Si on part du principe que pour apprendre de nouvelle chose, on doit être dans un certain état d’esprit, qui allie réceptivité, concentration et malléabilité mentale et physique, et qu’on extrapole tout un univers de sensations…on se rend compte que l’hypothèse selon laquelle, l’apprentissage ait une odeur, peut faire du sens. On peut, comme il nous arrive de nous souvenir de blagues ou de confessions que l’on a fait dans un état second – soit-il dû à l’alcool ou à tout autre substance illicite- les fois suivantes où l’on se retrouve dans le même état, je crois qu’il est tout à fait possible, que cette mémoire associée à certains états, ait son équivalant dans l’espace temps lorsqu’il est question des apprentissages.

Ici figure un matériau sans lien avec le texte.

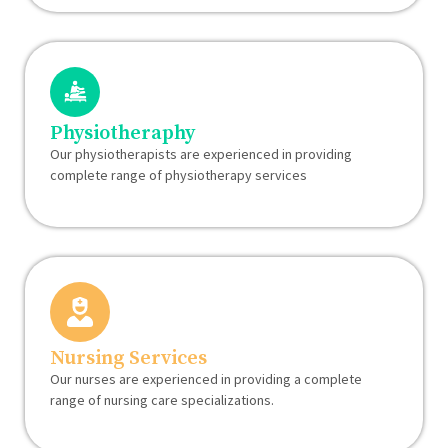
Physiotheraphy
Our physiotherapists are experienced in providing
complete range of physiotherapy services
Nursing Services
Our nurses are experienced in providing a complete
range of nursing care specializations.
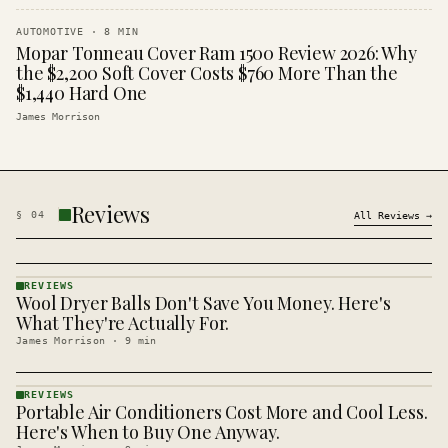
AUTOMOTIVE
·
8
MIN
Mopar Tonneau Cover Ram 1500 Review 2026: Why
the $2,200 Soft Cover Costs $760 More Than the
$1,440 Hard One
James Morrison
Reviews
§
04
All
Reviews
→
REVIEWS
Wool Dryer Balls Don't Save You Money. Here's
REVIEWS
· KINJA
What They're Actually For.
James Morrison
·
9
min
REVIEWS
Portable Air Conditioners Cost More and Cool Less.
REVIEWS
· KINJA
Here's When to Buy One Anyway.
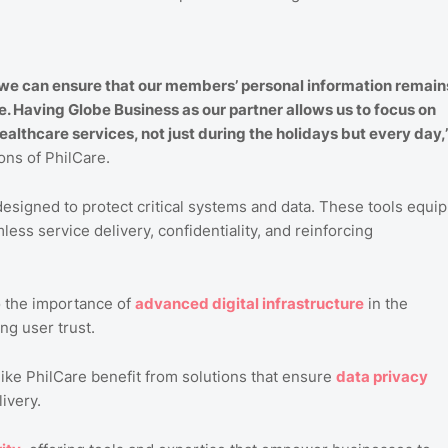
 we can ensure that our members’ personal information remain
e. Having Globe Business as our partner allows us to focus on
althcare services, not just during the holidays but every day,
ons of PhilCare.
esigned to protect critical systems and data. These tools equip
ess service delivery, confidentiality, and reinforcing
o the importance of
advanced
digital
infrastructure
in the
ng user trust.
ike PhilCare benefit from solutions that ensure
data
privacy
ivery.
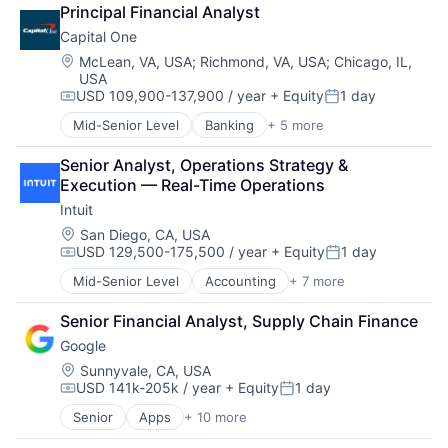
Principal Financial Analyst
Capital One
Location:
McLean, VA, USA
;
Richmond, VA, USA
;
Chicago, IL,
USA
USD 109,900-137,900 / year
+ Equity
1 day
Compensation:
Posted:
Mid-Senior Level
Banking
+ 5 more
Credit Cards
Finance
Senior Analyst, Operations Strategy & 
Financial Services
Execution — Real-Time Operations
Lending
Intuit
Payments
Location:
San Diego, CA, USA
USD 129,500-175,500 / year
+ Equity
1 day
Compensation:
Posted:
Mid-Senior Level
Accounting
+ 7 more
Finance
Financial Services
Senior Financial Analyst, Supply Chain Finance
Fintech
Google
PaaS
Professional Services
Location:
Sunnyvale, CA, USA
USD 141k-205k / year
+ Equity
1 day
SaaS
Compensation:
Posted:
Software
Senior
Apps
+ 10 more
Artificial Intelligence (AI)
Cloud Computing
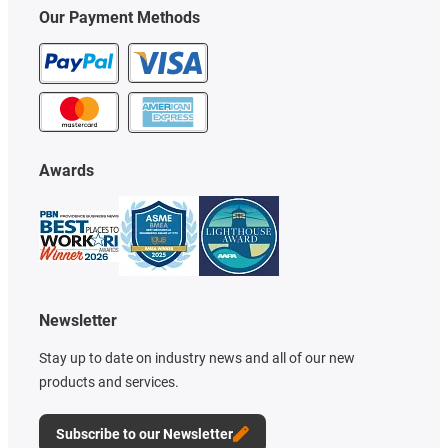
Our Payment Methods
Awards
Newsletter
Stay up to date on industry news and all of our new
products and services.
Subscribe to our Newsletter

Pensez-y un peu la prochaine fois que vous vous retrouverez dans une situation d’apprentissage, y sentirez-vous des relents de votre enfance?
1 commentaire:
Ça me rappelle des souvenirs... Pour moi, l'odeur de l'apprentissage est associé à l'odeur des copeaux de bois de l'aiguise-crayon.. À chaque fois que je sens ça, j'ai plein de souvenir de l'école, dont plusieurs que je suis incapable replacer sans cette odeur..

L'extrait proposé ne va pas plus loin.